So it appears our government wants to resurrect plans for the Interception Modernisation Program, which was dropped by our previous government owing to massive cost and huge controversy. If indeed they do want to return to the same idea of recording every contact between individuals on the Internet (which was the main jist of the original proposal) then the next couple of years could get pretty interesting for the Internet in the UK.
One of the biggest issues with such a plan is the scope, or rather the boundaries of that scope. The plan was always only to track the who, when and where of Internet communications – not the what. This is similar to how phone records are currently stored, the intelligence services can pull up records on who contacted who, when and (to a limited extent) where. So I know that Jane contacted Jill on December 21st at 5pm, and the communication happened from a landline phone (the address of which is known) to a mobile (which can be located using base-station triangulation).
This in itself is a massive amount of information which, properly analysed, can tell you a lot about a person’s movements over time. This information is obviously very valuable to the intelligence services as it allows them to determine what relationships groups of people have to one another by who they contact.
This works for phones because they engender one medium, voice calls (text messaging works similarly, since it uses the same endpoints). When Jane calls Jill it is very easy to record the time, endpoints, duration and (if needed) location of the endpoints. The content of the call isn’t intercepted (unless the intelligence services have a wiretapping order) and cannot be analysed “after the fact”.

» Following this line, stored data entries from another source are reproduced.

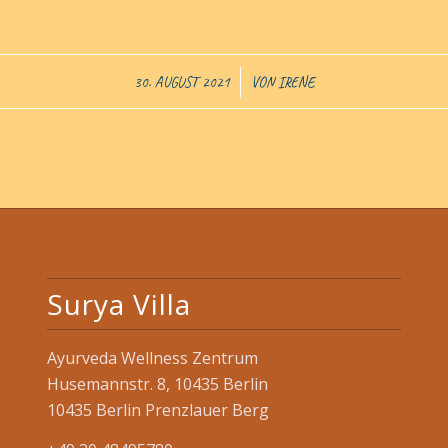
/
30. AUGUST 2021
VON
IRENE
Surya Villa
Ayurveda Wellness Zentrum
Husemannstr. 8, 10435 Berlin
10435 Berlin Prenzlauer Berg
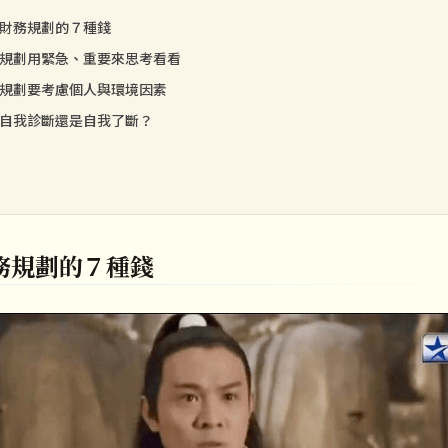
財務規劃的７種錢
規劃用緊急、重要來思考看看
規劃要考慮個人與環境因素
自我診斷還是自我了斷？
務規劃的７種錢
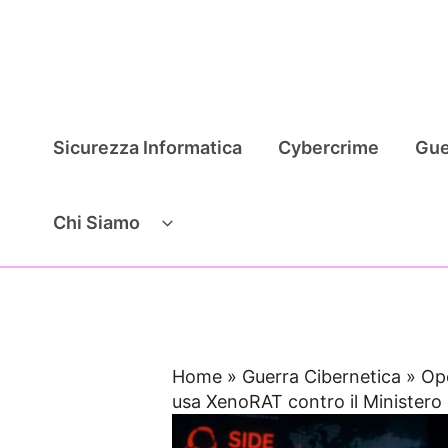
Vai
al
contenuto
Sicurezza Informatica
Cybercrime
Gue
Chi Siamo
Home
»
Guerra Cibernetica
»
Op
usa XenoRAT contro il Ministero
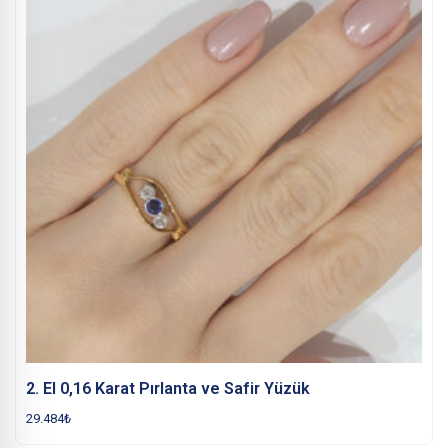
2. El 0,16 Karat Pırlanta ve Safir Yüzük
29.484
₺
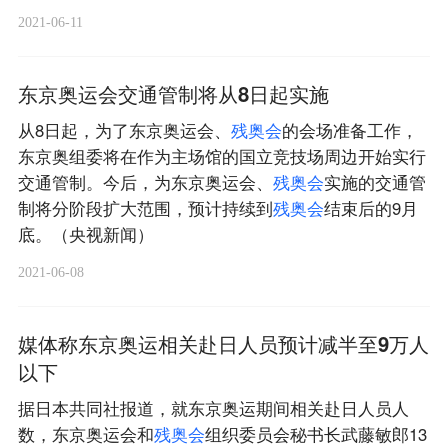
2021-06-11
东京奥运会交通管制将从8日起实施
从8日起，为了东京奥运会、
残
奥
会
的会场准备工作，
东京奥组委将在作为主场馆的国立竞技场周边开始实行
交通管制。今后，为东京奥运会、
残
奥
会
实施的交通管
制将分阶段扩大范围，预计持续到
残
奥
会
结束后的9月
底。（央视新闻）
2021-06-08
媒体称东京奥运相关赴日人员预计减半至9万人
以下
据日本共同社报道，就东京奥运期间相关赴日人员人
数，东京奥运会和
残
奥
会
组织委员会秘书长武藤敏郎13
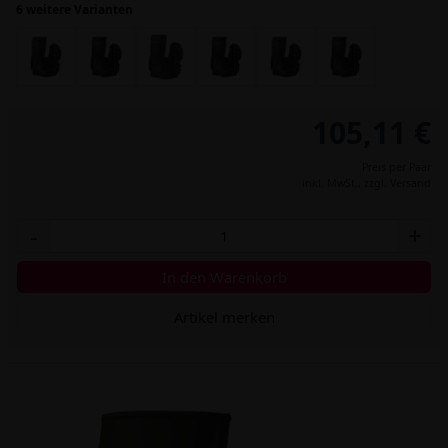
6 weitere Varianten
105,11 €
Preis per Paar
inkl. MwSt.,
zzgl. Versand
-
+
In den Warenkorb
Artikel merken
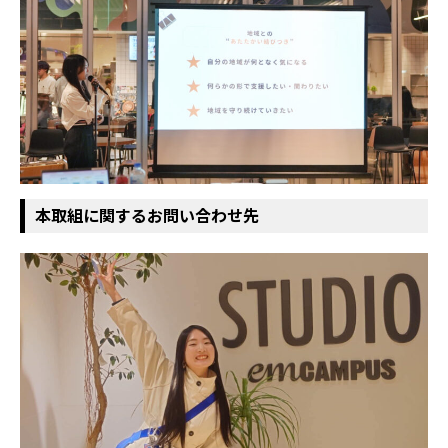
本取組に関するお問い合わせ先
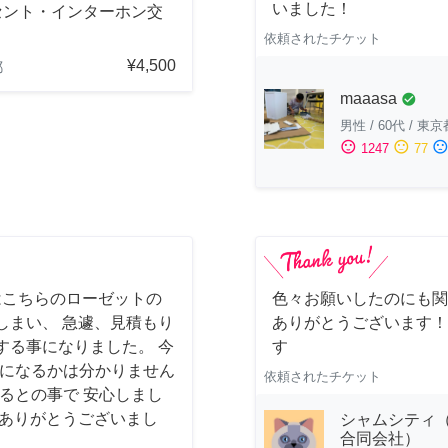
いました！
セント・インターホン交
依頼されたチケット
¥4,500
都
maaasa
check_circle
男性
/
60代
/
東京
sentiment_satisfied
sentiment_neutral
sentiment_dissatisfi
1247
77
はこちらのローゼットの
色々お願いしたのにも関
しまい、 急遽、見積もり
ありがとうございます！
する事になりました。 今
す
様になるかは分かりません
依頼されたチケット
るとの事で 安心しまし
 ありがとうございまし
シャムシティ（
合同会社）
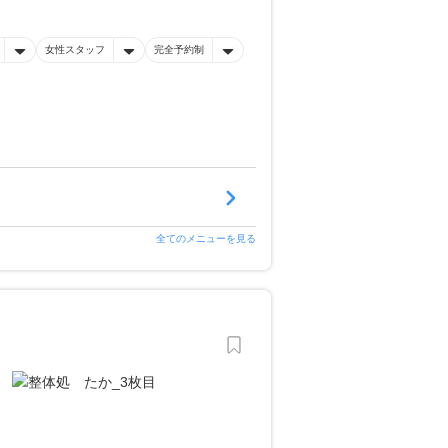
女性スタッフ
完全予約制
全てのメニューを見る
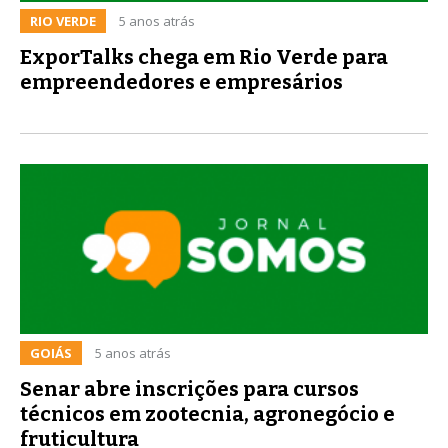
RIO VERDE
5 anos atrás
ExporTalks chega em Rio Verde para
empreendedores e empresários
GOIÁS
5 anos atrás
Senar abre inscrições para cursos
técnicos em zootecnia, agronegócio e
fruticultura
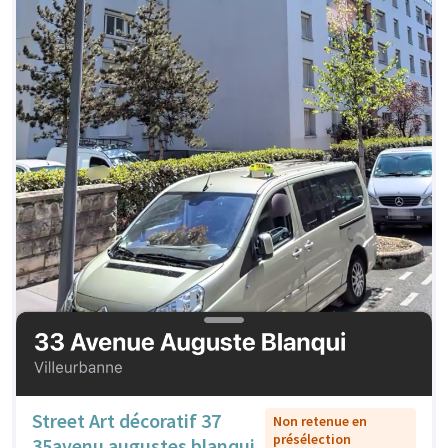
Street Art décoratif 37
Non retenue en
présélection
35avenu augustes blanqui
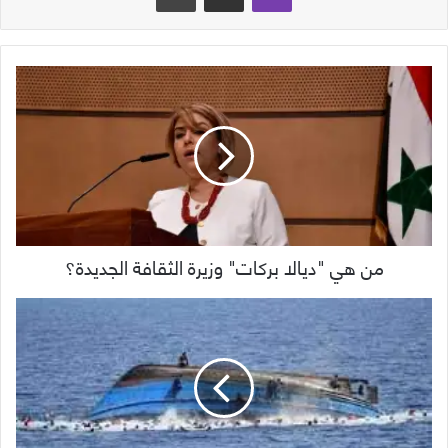
من هي "ديالا بركات" وزيرة الثقافة الجديدة؟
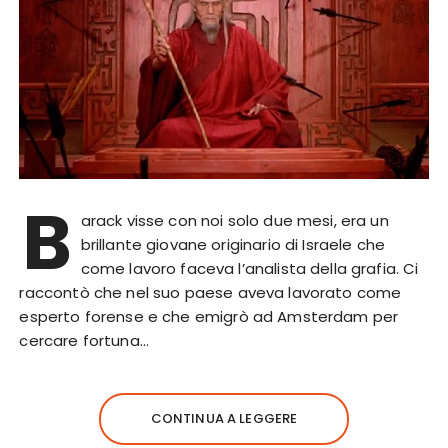
B
arack visse con noi solo due mesi, era un
brillante giovane originario di Israele che
come lavoro faceva l’analista della grafia. Ci
raccontò che nel suo paese aveva lavorato come
esperto forense e che emigrò ad Amsterdam per
cercare fortuna…
CONTINUA A LEGGERE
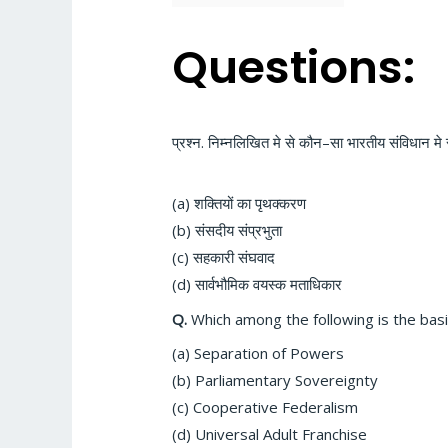
Questions:
प्रश्न. निम्नलिखित
मे से कौन
–
सा भारतीय संविधान मे
(a) शक्तियों का पृथक्करण
(b)
संसदीय संप्रभुता
(c)
सहकारी संघवाद
(d) सार्वभौमिक वयस्क
मताधिकार
Q.
Which among the following is the bas
(a) Separation of Powers
(b) Parliamentary Sovereignty
(c) Cooperative Federalism
(d) Universal Adult Franchise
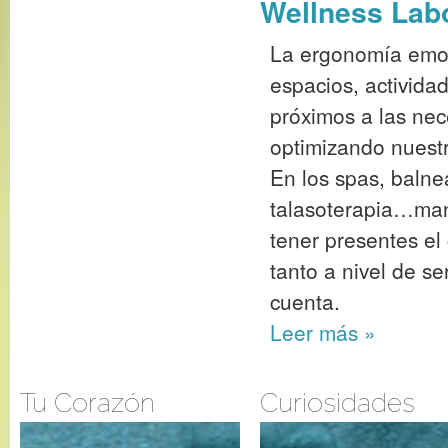
Wellness Lab
La ergonomía emoc
espacios, activida
próximos a las nec
optimizando nuestr
En los spas, balne
talasoterapia…man
tener presentes e
tanto a nivel de s
cuenta.
Leer más
»
Tu Corazón
Curiosidades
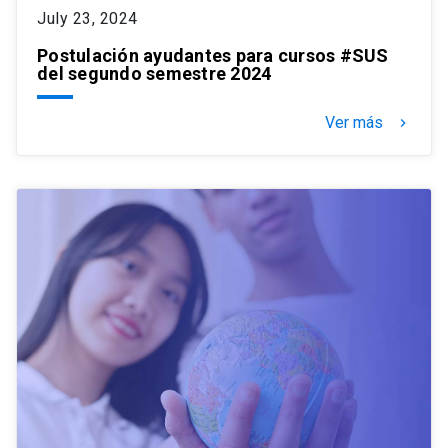
July 23, 2024
Postulación ayudantes para cursos #SUS
del segundo semestre 2024
Ver más
keyboard_arrow_right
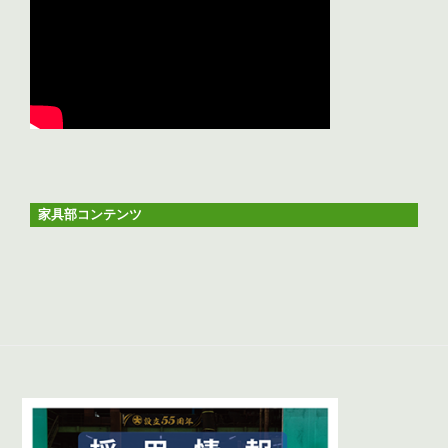
家具部コンテンツ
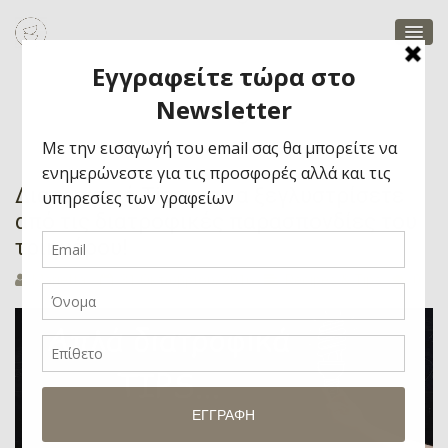
Blog
Διατροφικά Tips για να ξεγλυστρίσετε
από τις διατροφικές παρασπονδίες του
τριημέρου!
Marietta
31 Οκτωβρίου, 2016
Recipes & Tips
0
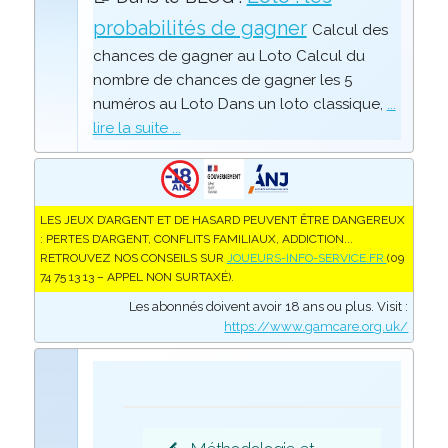
probabilités de gagner
Calcul des
chances de gagner au Loto Calcul du
nombre de chances de gagner les 5
numéros au Loto Dans un loto classique,
...
lire la suite ...
LES JEUX D’ARGENT ET DE HASARD PEUVENT ÊTRE DANGEREUX
: PERTES D’ARGENT, CONFLITS FAMILIAUX, ADDICTION...
RETROUVEZ NOS CONSEILS SUR
JOUEURS-INFO-SERVICE.FR
(09
74 75 13 13 – APPEL NON SURTAXÉ).
Les abonnés doivent avoir 18 ans ou plus. Visit :
https://www.gamcare.org.uk/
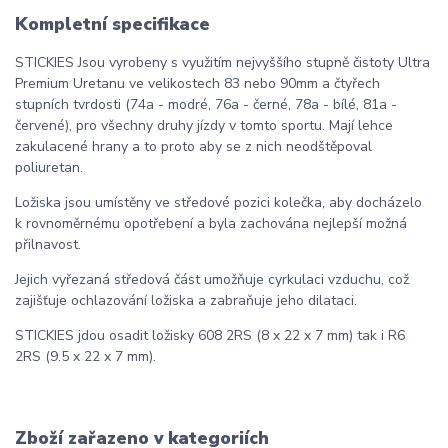
Kompletní specifikace
STICKIES Jsou vyrobeny s využitím nejvyššího stupně čistoty Ultra
Premium Uretanu ve velikostech 83 nebo 90mm a čtyřech
stupních tvrdosti (74a - modré, 76a - černé, 78a - bílé, 81a -
červené), pro všechny druhy jízdy v tomto sportu. Mají lehce
zakulacené hrany a to proto aby se z nich neodštěpoval
poliuretan.
Ložiska jsou umístěny ve středové pozici kolečka, aby docházelo
k rovnoměrnému opotřebení a byla zachována nejlepší možná
přilnavost.
Jejich vyřezaná středová část umožňuje cyrkulaci vzduchu, což
zajišťuje ochlazování ložiska a zabraňuje jeho dilataci.
STICKIES jdou osadit ložisky 608 2RS (8 x 22 x 7 mm) tak i R6
2RS (9.5 x 22 x 7 mm).
Zboží zařazeno v kategoriích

For communications on the Internet a similar form of recording for communications does not work. This is because the content of a message (the what) and the details of who, when and where are too closely linked together. This is due to the nature of TCP/IP and “flows” of data on the Internet over higher level protocols.
For example, say Jane is communicating with Jill using an instant messaging application. Jane is on her home broadband connection, Jill is at work behind her corporate network. We intercept the communication at some midpoint (a so-called “black box” installed in the infrastructure of Jane’s ISP). What can we see? At the IP level we see a series of packets moving backwards and forwards between two endpoints, however, the endpoints are not easily identified as Jane and Jill.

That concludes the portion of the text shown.